## Problem statement
Each line below should be repeated exactly as written, with no pictures carried over.

## Supplied material
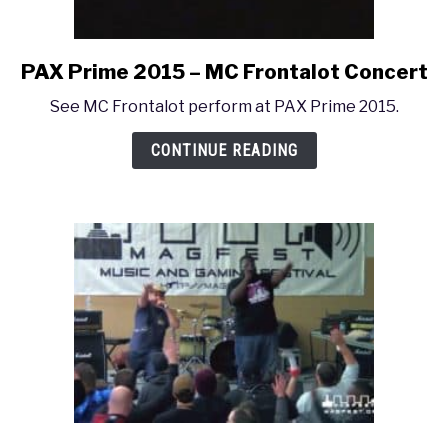
PAX Prime 2015 – MC Frontalot Concert
link
to
See MC Frontalot perform at PAX Prime 2015.
PAX
Prime
CONTINUE READING
2015
–
MC
Frontalot
Concert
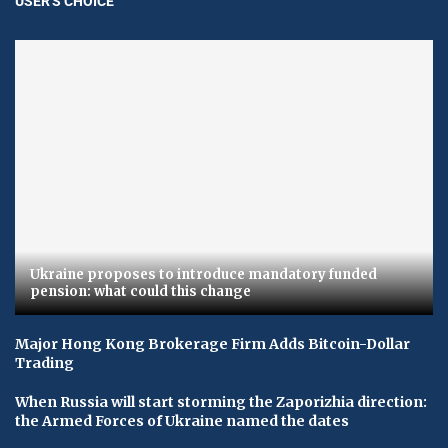
USER'S CHOICE
Ukraine proposes to introduce mandatory funded
pension: what could this change
Major Hong Kong Brokerage Firm Adds Bitcoin-Dollar
Trading
When Russia will start storming the Zaporizhia direction:
the Armed Forces of Ukraine named the dates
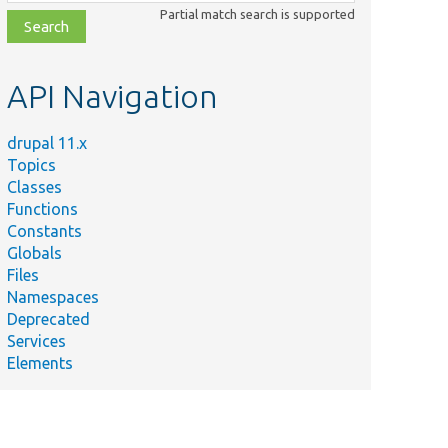
class,
Partial match search is supported
file,
topic,
etc.
API Navigation
drupal 11.x
Topics
Classes
Functions
Constants
Globals
Files
Namespaces
Deprecated
Services
Elements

## Task output
PAX Prime 2015 – MC Frontalot Concert
link
to
See MC Frontalot perform at PAX Prime 2015.
PAX
Prime
CONTINUE READING
2015
–
MC
Frontalot
Concert
USER'S CHOICE
Ukraine proposes to introduce mandatory funded
pension: what could this change
Major Hong Kong Brokerage Firm Adds Bitcoin-Dollar
Trading
When Russia will start storming the Zaporizhia direction:
the Armed Forces of Ukraine named the dates
class,
Partial match search is supported
file,
topic,
etc.
API Navigation
drupal 11.x
Topics
Classes
Functions
Constants
Globals
Files
Namespaces
Deprecated
Services
Elements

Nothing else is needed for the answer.